OxyContin has this black box warning:
WARNING:OxyContin is an opioid agonist and a Schedule II controlled substance with an abuse liability similar to morphine.
Oxycodone can be abused in a manner similar to other opioid agonists, legal or illicit. This should be considered when prescribing or dispensing OxyContin in situations where the physician or pharmacist is concerned about an increased risk of misuse, abuse, or diversion.
OxyContin Tablets are a controlled-release oral formulation of oxycodone hydrochloride indicated for the management of moderate to severe pain when a continuous, around-the-clock analgesic is needed for an extended period of time.

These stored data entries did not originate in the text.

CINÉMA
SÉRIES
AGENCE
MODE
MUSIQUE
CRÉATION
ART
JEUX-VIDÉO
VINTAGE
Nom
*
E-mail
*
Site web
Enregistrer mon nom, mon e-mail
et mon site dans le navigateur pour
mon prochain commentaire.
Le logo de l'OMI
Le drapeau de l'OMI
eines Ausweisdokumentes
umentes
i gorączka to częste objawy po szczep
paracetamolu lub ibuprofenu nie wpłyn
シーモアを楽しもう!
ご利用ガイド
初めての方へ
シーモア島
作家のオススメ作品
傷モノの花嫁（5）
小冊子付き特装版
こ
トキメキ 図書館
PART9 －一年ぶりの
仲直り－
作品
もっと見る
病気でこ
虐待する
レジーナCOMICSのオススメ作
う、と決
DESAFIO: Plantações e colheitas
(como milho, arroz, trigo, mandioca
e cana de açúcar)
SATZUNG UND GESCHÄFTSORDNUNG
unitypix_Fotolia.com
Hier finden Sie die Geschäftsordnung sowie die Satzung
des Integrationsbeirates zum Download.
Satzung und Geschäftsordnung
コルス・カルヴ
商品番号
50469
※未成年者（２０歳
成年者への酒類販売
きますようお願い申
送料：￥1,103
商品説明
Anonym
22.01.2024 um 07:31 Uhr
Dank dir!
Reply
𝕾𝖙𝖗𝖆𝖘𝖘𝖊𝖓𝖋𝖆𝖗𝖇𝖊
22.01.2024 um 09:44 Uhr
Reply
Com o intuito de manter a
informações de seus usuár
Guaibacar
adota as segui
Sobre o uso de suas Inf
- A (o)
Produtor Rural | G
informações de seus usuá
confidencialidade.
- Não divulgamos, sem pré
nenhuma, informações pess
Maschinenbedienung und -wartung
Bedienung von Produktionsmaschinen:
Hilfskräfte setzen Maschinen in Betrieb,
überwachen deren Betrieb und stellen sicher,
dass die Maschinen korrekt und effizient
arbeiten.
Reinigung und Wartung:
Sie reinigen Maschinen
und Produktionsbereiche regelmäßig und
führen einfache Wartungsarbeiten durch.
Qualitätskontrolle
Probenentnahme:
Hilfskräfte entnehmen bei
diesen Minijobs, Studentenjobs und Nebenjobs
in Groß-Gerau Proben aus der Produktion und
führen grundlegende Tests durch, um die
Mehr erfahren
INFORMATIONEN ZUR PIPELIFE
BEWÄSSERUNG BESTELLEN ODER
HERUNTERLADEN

OxyContin Tablets are NOT intended for use as a prn (take when needed) analgesic.
OxyContin 80 mg and 160 mg Tablets ARE FOR USE IN OPIOID-TOLERANT PATIENTS ONLY. These tablet strengths may cause fatal respiratory depression when administered to patients not previously exposed to opioids.

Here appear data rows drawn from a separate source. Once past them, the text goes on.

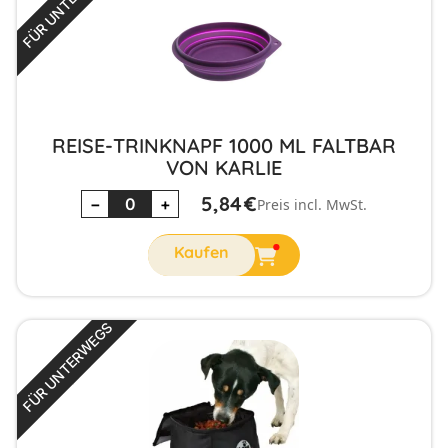
FÜR UNTERWEGS
REISE-TRINKNAPF 1000 ML FALTBAR
VON KARLIE
5,84
€
−
+
Preis incl. MwSt.
FÜR UNTERWEGS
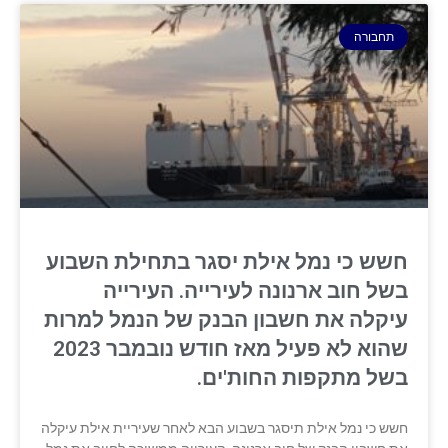
תחבורה
חשש כי נמל אילת יסגר בתחילת השבוע
בשל חוב ארנונה לעירייה. העירייה
עיקלה את חשבון הבנק של הנמל למרות
שהוא לא פעיל מאז חודש נובמבר 2023
בשל מתקפות החות'ים.
חשש כי נמל אילת תיסגר בשבוע הבא לאחר שעיריית אילת עיקלה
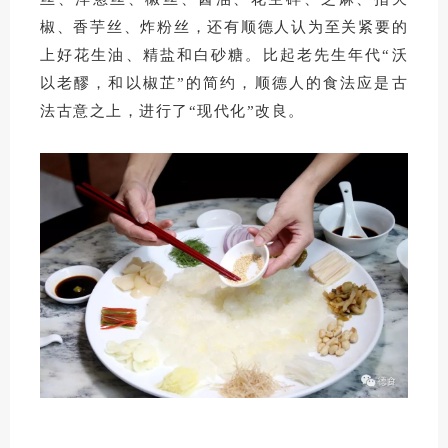
椒、香芋丝、炸粉丝，还有顺德人认为至关紧要的
上好花生油、精盐和白砂糖。比起老先生年代“沃
以老醪，和以椒芷”的简约，顺德人的食法应是古
法古意之上，进行了“现代化”改良。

OxyContin TABLETS ARE TO BE SWALLOWED WHOLE AND ARE NOT TO BE BROKEN, CHEWED, OR CRUSHED. TAKING BROKEN, CHEWED, OR CRUSHED OxyContin TABLETS LEADS TO RAPID RELEASE AND ABSORPTION OF A POTENTIALLY FATAL DOSE OF OXYCODONE.
OxyContin® Tablets are available in 10 mg, 20 mg, 40 mg, 80 mg, and 160 mg tablet strengths for oral administration.
The following information is taken from the OxyContin label.
The safety of OxyContin® was evaluated in double-blind clinical trials involving 713 patients with moderate to severe pain of various etiologies. In open-label studies of cancer pain, 187 patients received OxyContin in total daily doses ranging from 20 mg to 640 mg per day. The average total daily dose was approximately 105 mg per day.
The following adverse experiences were reported in OxyContin®-treated patients:
Opioid-induced hyperalgesia: This is a condition where the opioids actually make the pain receptors more sensitive and, therefore, the pain greater. A person with this condition is required to take more and more of the opioid to try to address the pain but finds that the pain actually increases.
OxyContin is a highly addictive drug. Users of OxyContin for a time are likely to become either dependent on or addicted to the drug. If someone is dependent on a drug they will experience withdrawal symptoms. They normally continue taking the drug because they don’t want to experience withdrawal symptoms.